** INSTRUCTIONS FOR THE TASK **
Find the string "PLUS" in the material. Copy every line that has it.
─── EXCERPTED RECORDS
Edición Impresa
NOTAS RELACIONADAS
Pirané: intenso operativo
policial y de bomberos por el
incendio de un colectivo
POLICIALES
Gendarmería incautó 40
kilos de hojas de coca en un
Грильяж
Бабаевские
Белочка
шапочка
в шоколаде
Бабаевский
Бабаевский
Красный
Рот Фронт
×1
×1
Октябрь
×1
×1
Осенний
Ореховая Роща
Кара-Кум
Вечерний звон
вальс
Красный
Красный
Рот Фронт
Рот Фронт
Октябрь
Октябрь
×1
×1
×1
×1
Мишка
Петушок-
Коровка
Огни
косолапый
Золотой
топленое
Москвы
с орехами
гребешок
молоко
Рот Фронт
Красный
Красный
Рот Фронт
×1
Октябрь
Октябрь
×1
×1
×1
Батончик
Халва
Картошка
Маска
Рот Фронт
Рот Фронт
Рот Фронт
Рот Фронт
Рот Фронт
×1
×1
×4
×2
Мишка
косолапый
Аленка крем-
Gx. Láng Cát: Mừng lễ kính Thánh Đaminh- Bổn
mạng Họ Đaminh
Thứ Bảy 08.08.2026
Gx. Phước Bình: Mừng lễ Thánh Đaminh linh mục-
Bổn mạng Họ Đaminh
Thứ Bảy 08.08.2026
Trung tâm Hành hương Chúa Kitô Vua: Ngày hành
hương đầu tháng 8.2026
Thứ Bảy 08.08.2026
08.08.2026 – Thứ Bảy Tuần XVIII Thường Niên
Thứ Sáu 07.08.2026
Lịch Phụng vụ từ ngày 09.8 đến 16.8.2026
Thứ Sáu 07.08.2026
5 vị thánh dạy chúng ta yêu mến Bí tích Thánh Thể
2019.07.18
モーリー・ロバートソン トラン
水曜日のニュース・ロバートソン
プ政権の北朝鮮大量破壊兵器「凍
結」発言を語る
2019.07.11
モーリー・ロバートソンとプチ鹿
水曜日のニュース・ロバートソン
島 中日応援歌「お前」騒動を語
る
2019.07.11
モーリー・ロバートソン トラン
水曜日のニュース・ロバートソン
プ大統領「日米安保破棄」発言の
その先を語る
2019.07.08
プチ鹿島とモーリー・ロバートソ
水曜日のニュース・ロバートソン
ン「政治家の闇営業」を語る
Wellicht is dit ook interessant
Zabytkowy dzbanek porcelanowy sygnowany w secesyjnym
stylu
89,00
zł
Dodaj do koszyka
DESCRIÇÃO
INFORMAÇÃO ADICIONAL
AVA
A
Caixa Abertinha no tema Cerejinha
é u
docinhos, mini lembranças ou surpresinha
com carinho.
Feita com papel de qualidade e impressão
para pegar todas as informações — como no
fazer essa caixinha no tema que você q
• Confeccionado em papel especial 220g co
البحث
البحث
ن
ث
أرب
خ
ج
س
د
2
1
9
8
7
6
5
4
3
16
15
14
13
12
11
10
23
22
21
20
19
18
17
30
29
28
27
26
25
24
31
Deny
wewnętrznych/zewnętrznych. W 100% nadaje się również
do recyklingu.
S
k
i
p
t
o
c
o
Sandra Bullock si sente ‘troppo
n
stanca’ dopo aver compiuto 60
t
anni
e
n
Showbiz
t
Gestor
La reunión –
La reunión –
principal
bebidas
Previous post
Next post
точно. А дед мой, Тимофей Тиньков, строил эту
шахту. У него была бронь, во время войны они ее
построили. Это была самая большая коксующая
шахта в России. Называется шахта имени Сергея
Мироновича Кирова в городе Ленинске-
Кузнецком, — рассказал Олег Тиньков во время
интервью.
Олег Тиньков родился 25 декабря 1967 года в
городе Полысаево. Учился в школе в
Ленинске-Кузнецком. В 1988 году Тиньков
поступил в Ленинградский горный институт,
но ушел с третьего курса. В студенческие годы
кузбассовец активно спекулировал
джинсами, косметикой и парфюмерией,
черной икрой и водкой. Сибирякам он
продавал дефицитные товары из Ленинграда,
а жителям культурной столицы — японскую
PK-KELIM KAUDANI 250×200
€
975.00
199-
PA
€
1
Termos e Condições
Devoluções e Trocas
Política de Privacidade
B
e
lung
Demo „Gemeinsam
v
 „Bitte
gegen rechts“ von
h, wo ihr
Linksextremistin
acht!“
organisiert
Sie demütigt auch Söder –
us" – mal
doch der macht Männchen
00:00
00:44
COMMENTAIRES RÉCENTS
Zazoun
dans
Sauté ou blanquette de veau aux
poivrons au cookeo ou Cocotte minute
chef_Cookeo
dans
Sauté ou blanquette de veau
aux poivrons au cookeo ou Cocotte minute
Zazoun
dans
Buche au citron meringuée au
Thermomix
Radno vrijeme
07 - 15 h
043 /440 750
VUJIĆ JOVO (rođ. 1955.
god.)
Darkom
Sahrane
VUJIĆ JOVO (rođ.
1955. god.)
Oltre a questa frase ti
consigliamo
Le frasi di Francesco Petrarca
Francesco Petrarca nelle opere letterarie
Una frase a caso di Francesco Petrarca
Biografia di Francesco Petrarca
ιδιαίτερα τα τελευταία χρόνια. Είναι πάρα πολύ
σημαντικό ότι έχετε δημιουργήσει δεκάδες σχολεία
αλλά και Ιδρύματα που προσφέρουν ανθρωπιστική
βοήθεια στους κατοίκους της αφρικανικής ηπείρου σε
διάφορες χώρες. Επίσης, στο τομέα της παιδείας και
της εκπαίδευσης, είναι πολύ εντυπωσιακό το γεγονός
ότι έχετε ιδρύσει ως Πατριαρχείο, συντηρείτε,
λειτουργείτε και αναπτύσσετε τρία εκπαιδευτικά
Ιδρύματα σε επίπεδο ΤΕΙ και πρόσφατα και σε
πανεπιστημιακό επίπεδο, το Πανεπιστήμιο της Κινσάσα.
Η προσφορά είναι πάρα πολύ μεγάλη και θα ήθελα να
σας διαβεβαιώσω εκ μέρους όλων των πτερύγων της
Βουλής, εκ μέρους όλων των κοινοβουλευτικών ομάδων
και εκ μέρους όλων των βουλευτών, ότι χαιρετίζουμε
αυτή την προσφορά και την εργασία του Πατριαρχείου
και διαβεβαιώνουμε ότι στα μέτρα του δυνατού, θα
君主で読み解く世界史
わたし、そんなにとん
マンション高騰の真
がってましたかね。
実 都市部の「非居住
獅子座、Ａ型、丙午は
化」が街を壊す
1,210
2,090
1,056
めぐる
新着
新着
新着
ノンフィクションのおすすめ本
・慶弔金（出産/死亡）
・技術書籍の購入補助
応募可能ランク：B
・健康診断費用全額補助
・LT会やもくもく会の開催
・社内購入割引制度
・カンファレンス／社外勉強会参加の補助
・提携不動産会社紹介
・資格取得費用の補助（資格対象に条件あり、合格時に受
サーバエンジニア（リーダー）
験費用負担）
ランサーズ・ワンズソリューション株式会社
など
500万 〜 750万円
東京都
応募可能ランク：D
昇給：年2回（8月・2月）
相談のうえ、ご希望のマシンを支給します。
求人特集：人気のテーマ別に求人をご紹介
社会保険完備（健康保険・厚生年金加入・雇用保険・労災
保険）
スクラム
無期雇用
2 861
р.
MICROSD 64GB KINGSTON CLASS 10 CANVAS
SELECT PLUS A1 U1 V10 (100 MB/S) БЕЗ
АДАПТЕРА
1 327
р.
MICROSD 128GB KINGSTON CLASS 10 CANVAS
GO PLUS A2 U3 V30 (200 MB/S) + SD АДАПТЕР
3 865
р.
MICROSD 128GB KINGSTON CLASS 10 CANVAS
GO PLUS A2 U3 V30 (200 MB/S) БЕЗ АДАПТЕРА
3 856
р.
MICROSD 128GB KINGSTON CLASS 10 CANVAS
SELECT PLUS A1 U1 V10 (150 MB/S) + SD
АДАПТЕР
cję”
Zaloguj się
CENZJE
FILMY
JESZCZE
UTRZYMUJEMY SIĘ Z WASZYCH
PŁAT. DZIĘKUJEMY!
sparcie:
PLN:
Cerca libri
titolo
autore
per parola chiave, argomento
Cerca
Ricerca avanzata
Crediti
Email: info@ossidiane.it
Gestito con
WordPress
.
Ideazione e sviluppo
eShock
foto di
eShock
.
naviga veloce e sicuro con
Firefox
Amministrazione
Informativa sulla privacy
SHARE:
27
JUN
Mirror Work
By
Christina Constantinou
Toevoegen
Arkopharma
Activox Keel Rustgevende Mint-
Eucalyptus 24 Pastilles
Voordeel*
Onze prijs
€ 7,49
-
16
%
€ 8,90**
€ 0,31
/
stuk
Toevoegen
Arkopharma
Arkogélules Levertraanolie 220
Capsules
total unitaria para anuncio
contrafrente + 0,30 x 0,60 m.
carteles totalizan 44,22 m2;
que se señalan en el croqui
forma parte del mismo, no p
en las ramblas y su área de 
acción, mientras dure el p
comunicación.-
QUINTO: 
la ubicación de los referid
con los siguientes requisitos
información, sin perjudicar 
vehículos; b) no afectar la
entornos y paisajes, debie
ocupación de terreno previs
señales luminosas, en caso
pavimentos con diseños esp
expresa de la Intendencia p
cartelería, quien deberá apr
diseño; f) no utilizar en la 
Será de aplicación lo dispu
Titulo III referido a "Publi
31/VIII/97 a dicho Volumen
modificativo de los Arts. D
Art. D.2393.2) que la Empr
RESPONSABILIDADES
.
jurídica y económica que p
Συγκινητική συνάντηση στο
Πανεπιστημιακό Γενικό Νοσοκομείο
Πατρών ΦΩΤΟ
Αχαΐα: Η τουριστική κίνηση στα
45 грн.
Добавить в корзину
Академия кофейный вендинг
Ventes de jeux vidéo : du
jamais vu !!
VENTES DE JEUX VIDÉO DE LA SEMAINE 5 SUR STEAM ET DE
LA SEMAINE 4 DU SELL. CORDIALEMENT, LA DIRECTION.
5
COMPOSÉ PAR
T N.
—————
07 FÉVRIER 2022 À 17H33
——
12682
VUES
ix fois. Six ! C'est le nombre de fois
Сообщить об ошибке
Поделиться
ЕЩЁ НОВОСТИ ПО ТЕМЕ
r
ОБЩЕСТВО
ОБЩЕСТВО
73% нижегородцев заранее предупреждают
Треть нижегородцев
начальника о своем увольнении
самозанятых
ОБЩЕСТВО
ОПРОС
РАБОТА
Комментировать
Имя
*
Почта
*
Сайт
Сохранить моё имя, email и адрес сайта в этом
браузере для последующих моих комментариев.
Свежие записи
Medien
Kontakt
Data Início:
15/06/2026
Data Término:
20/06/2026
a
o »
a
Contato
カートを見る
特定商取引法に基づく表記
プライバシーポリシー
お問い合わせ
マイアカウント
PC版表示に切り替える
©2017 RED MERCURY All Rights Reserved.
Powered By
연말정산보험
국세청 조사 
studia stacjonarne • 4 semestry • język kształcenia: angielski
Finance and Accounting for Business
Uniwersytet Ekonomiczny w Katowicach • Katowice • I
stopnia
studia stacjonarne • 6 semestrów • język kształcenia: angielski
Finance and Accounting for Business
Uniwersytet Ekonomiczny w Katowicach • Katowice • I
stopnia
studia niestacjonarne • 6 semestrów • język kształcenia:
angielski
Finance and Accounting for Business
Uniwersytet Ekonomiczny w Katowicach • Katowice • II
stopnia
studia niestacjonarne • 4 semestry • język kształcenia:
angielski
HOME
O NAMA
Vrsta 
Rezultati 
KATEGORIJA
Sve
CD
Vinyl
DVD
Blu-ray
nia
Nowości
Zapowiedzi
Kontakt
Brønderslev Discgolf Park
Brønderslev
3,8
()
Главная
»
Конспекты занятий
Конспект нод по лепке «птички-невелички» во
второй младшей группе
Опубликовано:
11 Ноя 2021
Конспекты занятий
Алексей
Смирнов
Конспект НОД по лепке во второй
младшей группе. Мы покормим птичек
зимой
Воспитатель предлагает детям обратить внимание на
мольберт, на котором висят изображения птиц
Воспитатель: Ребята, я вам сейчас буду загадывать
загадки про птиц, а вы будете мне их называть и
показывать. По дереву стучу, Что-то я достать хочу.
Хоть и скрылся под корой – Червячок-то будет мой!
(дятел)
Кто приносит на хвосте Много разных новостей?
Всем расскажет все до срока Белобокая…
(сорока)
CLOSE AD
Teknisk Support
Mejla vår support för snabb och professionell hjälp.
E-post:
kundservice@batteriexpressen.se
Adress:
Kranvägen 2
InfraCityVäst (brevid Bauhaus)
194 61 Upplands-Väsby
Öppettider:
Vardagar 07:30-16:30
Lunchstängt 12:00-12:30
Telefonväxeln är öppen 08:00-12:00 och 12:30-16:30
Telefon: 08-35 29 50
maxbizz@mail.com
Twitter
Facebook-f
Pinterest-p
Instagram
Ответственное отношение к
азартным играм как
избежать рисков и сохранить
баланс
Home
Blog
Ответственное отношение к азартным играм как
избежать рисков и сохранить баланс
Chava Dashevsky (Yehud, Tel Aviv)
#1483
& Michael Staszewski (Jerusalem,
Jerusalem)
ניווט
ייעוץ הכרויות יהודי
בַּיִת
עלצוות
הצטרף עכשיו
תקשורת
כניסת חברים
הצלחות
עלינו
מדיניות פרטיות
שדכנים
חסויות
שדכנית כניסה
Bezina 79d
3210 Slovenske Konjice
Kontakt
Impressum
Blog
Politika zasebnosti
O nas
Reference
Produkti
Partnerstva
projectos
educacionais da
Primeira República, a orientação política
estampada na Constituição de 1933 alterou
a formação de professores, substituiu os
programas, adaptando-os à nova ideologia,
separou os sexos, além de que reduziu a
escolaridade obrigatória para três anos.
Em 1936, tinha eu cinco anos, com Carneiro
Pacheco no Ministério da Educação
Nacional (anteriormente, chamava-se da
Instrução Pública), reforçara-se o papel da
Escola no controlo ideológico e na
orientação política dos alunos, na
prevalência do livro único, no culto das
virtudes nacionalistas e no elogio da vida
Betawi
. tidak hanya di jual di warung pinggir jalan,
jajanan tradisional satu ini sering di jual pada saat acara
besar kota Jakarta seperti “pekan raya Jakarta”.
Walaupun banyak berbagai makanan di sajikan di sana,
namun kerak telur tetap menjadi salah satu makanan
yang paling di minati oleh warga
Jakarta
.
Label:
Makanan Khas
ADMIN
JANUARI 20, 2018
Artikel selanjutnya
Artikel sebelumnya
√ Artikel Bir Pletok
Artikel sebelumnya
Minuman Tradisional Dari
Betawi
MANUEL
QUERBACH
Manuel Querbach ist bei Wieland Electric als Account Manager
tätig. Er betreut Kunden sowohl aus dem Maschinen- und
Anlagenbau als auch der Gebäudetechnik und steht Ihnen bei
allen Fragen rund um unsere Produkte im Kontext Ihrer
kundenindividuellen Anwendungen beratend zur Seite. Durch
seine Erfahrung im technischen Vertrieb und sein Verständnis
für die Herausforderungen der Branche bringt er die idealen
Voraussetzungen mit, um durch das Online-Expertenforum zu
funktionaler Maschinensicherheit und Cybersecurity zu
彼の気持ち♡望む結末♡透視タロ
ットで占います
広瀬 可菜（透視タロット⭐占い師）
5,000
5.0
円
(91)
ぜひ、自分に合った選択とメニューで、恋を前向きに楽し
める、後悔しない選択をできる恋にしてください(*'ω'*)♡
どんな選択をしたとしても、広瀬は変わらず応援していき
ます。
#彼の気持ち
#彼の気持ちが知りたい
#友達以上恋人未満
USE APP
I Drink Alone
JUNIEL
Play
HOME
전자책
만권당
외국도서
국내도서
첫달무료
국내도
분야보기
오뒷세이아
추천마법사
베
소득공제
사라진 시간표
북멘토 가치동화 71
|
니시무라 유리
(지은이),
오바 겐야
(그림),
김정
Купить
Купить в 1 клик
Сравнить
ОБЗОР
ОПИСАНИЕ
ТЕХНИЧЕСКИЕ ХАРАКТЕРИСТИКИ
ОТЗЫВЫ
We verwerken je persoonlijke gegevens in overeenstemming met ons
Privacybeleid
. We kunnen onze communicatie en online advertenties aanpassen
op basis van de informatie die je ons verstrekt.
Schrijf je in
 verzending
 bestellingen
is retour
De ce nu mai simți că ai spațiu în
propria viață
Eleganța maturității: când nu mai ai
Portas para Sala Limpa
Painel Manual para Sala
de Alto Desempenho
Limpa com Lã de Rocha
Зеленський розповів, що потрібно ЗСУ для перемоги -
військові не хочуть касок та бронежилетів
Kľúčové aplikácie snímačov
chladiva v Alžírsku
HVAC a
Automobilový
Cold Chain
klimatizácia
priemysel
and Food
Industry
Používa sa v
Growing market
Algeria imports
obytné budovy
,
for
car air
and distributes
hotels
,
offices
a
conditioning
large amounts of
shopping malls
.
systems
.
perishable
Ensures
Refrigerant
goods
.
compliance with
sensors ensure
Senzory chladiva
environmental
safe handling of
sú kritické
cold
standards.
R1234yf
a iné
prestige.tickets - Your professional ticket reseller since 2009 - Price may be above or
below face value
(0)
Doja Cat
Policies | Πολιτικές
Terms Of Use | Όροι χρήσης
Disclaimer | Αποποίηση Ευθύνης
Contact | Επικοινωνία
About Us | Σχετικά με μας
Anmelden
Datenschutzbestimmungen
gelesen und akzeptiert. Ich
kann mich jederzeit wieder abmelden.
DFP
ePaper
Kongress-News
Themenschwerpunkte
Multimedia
──────
** EXERCISE SOLUTION **
SELECT PLUS A1 U1 V10 (100 MB/S) БЕЗ
GO PLUS A2 U3 V30 (200 MB/S) + SD АДАПТЕР
GO PLUS A2 U3 V30 (200 MB/S) БЕЗ АДАПТЕРА
SELECT PLUS A1 U1 V10 (150 MB/S) + SD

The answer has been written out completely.